§ HOW TO COMPLETE THIS TASK
Because the pictures are not wanted, give back only the exact text of every entry below.

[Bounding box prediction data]
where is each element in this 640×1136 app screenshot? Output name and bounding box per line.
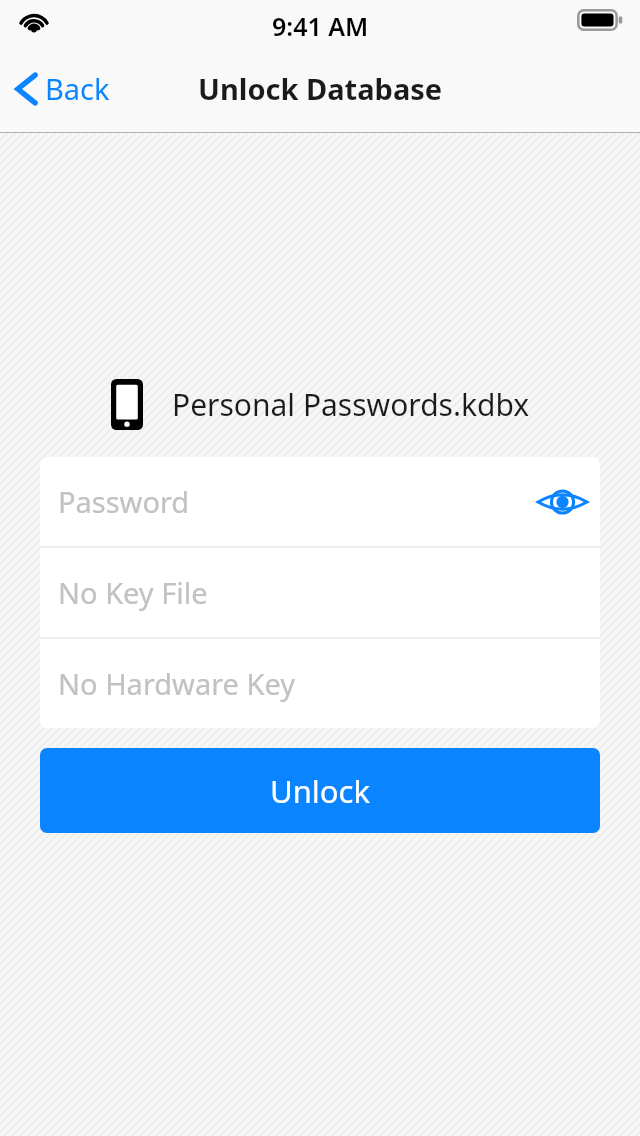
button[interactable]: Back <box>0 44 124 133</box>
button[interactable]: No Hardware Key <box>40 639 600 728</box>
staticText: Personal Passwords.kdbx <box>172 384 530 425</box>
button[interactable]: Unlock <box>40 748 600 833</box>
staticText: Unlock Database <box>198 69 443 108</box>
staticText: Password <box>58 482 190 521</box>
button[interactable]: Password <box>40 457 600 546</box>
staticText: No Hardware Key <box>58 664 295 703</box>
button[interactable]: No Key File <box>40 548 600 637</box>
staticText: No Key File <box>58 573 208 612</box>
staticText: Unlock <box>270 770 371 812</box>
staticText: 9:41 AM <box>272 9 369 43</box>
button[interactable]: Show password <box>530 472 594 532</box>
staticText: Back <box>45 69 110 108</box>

§ WRITTEN SOLUTION
where is each element in this 640×1136 app screenshot? Output name and bounding box per line.
button[interactable]: Back <box>0 44 124 133</box>
button[interactable]: No Hardware Key <box>40 639 600 728</box>
staticText: Personal Passwords.kdbx <box>172 384 530 425</box>
button[interactable]: Unlock <box>40 748 600 833</box>
staticText: Unlock Database <box>198 69 443 108</box>
staticText: Password <box>58 482 190 521</box>
button[interactable]: Password <box>40 457 600 546</box>
staticText: No Hardware Key <box>58 664 295 703</box>
button[interactable]: No Key File <box>40 548 600 637</box>
staticText: No Key File <box>58 573 208 612</box>
staticText: Unlock <box>270 770 371 812</box>
staticText: 9:41 AM <box>272 9 369 43</box>
button[interactable]: Show password <box>530 472 594 532</box>
staticText: Back <box>45 69 110 108</box>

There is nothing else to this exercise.